* How to complete this task: Please repeat, from the entries that follow, the lines from the one containing "uma jovem mãe que, ao escrever sua" through the one containing "Next Posts →" exactly, adding nothing.

Saved data entries
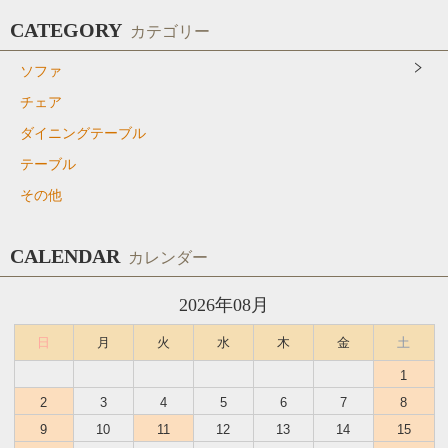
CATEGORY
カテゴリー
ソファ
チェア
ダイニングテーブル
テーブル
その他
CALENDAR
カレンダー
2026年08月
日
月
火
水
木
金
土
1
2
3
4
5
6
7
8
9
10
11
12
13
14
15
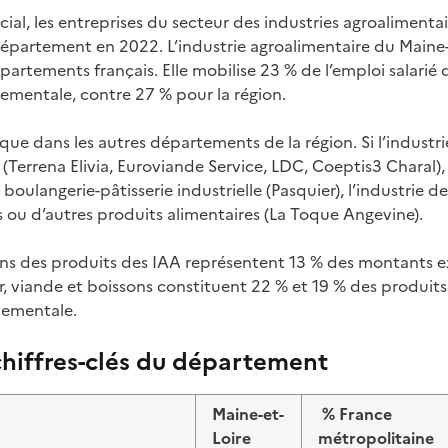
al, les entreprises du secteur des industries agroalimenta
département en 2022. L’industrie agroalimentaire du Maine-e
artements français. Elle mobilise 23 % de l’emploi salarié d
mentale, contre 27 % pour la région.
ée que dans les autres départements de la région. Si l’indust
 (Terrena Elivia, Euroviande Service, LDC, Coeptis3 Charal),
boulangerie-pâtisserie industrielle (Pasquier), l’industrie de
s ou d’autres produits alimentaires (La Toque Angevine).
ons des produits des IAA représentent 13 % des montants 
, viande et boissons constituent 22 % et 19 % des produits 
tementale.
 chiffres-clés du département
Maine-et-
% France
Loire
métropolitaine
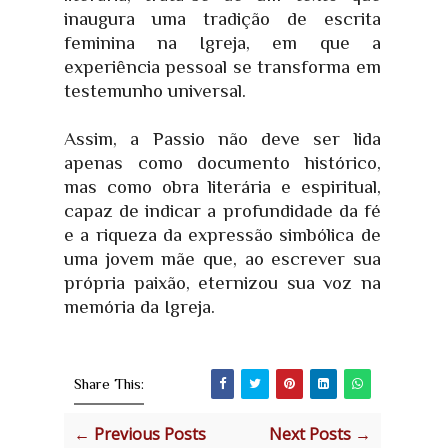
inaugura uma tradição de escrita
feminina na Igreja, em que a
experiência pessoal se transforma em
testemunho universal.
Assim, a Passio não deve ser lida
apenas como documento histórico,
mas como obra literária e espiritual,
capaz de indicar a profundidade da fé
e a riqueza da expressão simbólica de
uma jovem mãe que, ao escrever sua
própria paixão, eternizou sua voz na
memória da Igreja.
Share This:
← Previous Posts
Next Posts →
---
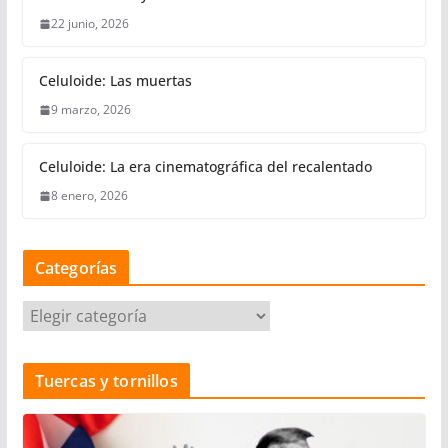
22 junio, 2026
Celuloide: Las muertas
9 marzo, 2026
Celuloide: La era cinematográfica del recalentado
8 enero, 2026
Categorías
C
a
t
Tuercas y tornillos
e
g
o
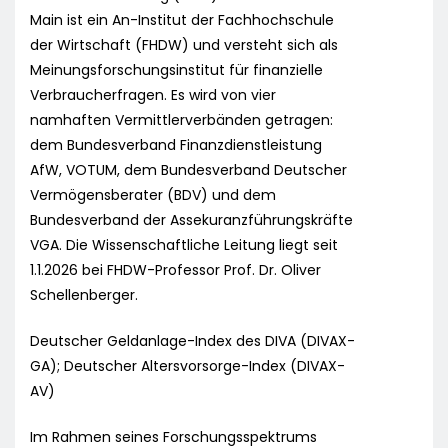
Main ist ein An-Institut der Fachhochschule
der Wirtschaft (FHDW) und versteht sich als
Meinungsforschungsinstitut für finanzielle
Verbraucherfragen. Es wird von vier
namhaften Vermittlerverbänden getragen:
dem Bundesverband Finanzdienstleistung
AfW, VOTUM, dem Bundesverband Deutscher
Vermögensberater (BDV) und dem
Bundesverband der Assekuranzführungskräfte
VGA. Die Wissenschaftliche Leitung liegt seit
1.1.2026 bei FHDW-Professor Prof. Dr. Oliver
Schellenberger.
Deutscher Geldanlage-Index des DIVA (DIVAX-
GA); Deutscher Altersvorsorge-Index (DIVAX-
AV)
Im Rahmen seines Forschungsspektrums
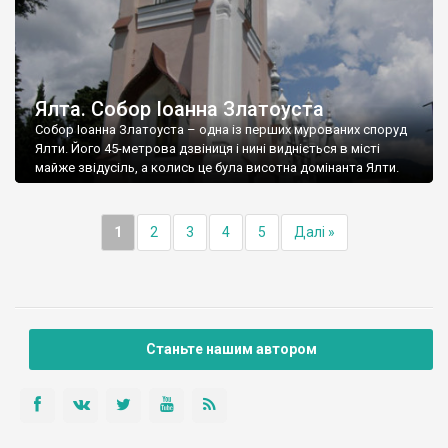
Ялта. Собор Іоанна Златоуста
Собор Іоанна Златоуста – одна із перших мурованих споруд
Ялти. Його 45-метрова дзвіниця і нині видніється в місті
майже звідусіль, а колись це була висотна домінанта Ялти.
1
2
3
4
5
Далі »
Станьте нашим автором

* Task solution:
uma jovem mãe que, ao escrever sua
própria paixão, eternizou sua voz na
memória da Igreja.
Share This:
← Previous Posts
Next Posts →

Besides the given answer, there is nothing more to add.